Zum 10-Jährigen (HOW?!) hat Flori mir geschenkt, was ich mir immer wünsche: unterwegs zu sein. Ein Wochenende ohne Kind im Bleiche Resort & Spa zu verbringen, das stand schon lange auf meiner Bucket List. Das Hotel im Spreewald gilt neben dem Vabali Spa in Berlin in unserem Umkreis als die Wellnessoase schlechthin.
Auch wenn ich nicht so gerne in die Sauna gehe, mag ich alles andere, vor allem Rückenmassagen, Lymphdrainagen oder Mani- und Pediküre. Die Koffer wurden also mit Badezeug, chicen Kleidern für den Abend und jeder Menge Vorfreude auf den Kurzurlaub vor den Sommerferien (welch ein Luxus!) gepackt. Am Morgen der Abreise erreichte uns dann die Hiobsbotschaft: Floris Mutter war in der Nacht schwer gestürzt und Paulis Reise mit den Großeltern wurde abgesagt. Also kam sie doch bei uns mit, was kein Problem war: Die Bleiche berechnet unkompliziert pro Kind 65 Euro/Tag, wobei der Saunabereich den Erwachsenen vorbehalten ist. Fand ich okay und die Hauptsache ist ohnehin, dass die Oma auf dem Weg der Besserung ist!
Das Wochenende hat inklusive zwei Übernachtungen, Frühstück, Mittagssnack mit Wasser, Wein und Saft, Kaffee & Kuchen am Nachmittag, Abendmenü, Wasser aus dem Zimmer, ganztägigem Spa-Besuch + vier Anwendungen rund 1.700 Euro gekostet. War es das wert?
Hmmm, jein. Der Preis war für das Hotel und seinen Komfort (keine Klimaanlage, selbst im Spa und den Suiten nicht – wir konnten bei 30 Grad nicht pennen, da half auch der Billig-Ventilator ohne Timer nichts) an sich definitiv zu teuer, aber durch die Preispolitik war das Publikum entsprechend „gut“. Pluspunkte bekommt von uns die Gastro und das Kino mit den großen Sesseln, auf denen wir zu dritt nach dem Abendessen am ersten Abend alle drei eingepennt sind, wären „Die Verachtung“ mit Brigitte Bardot auf der Leinwand lief.
Die Fassade bröckelt allerdings. Überall entdeckt man renovierungsbedürftige Ecken, z.B. die gesplitterte Holzterrasse des Fitnessstudios, beschädigte Deko-Statuen, den rostige Eingangsbereich, das olle Dach, die Kunstrasenmatten im Garten, grellgrüne Auslegeware auf den Fluren, Bauruinen mit Armierungseisen, die sich sinnlos in den Himmel strecken – wir waren ratlos, dass kein Sichtschutz aufgestellt wurde, um die Schandflecken zu verstecken. In der Lobby gab es keinen geraden Lampenschirm – die habe ich zurechtgerückt. Eine Kahnfahrt konnten wir leider auch nicht machen – keen Kahnführer da!
Also hingen wir den ganzen Tag am Pool ab, was für unsere Tochter das Schönste war, weil sie den ganzen Tag draußen schwimmen und auch in die Kindersauna hüpfen konnte. Ich habe mich derweil im Buchladen mit Lesestoff eingedeckt, zum Beispiel: „Wie ein Fisch im Wasser – Geschichten vom Schwimmen“ (Diogenes) mit Geschichten von John von Düffel, Doris Dörrie, Benedict Wells, Zsuzsa Bánk und F. Scott Fitzgerald weil ich auch wieder mit Schwimmen angefangen habe.
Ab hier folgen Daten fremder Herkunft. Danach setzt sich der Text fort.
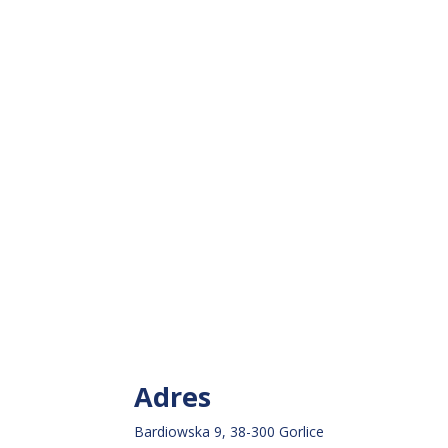
Adres
Bardiowska 9, 38-300 Gorlice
Nach einem großen Frühstück mit köstlichen regionalen und liebevoll präsentierten Lebensmitteln (es gab zum Beispiel eine „Käsekammer“), gab es mittags eine Suppe und Kuchen, abends dann in dem riesigen Restaurant oder auf der Terrasse ein dreigängiges Abendmenü und Drinks (extra Rechnung), das wir sehr genossen haben. Unser Kind schlief um 19 Uhr auf einem Outdoorsofa auf der Wiese vor dem Restaurant ein, bis ihr Vater sich zu ihr setze und der Stuhl unter seinem Hintern zusammenbrach.
Wir empfanden unseren Aufenthalt schön, würden bei unseren nächsten Spreewaldbesuch inklusive Kahnfahrt (im Juni: Glühwürmchenfahrt buchen!) aber gerne zum Vergleich das Strandhaus in Lübben testen. Es wirkte ein wenig so, als würde der Besitzer der Bleiche die letzten Jahre vor dem Ruhestand aussitzen, um das Hotel dann zu verkaufen und die Renovierung der neuen Besitzer*in überlassen zu wollen. Schade, denn dieser Ort hat Aufmerksamkeit und Liebe verdient!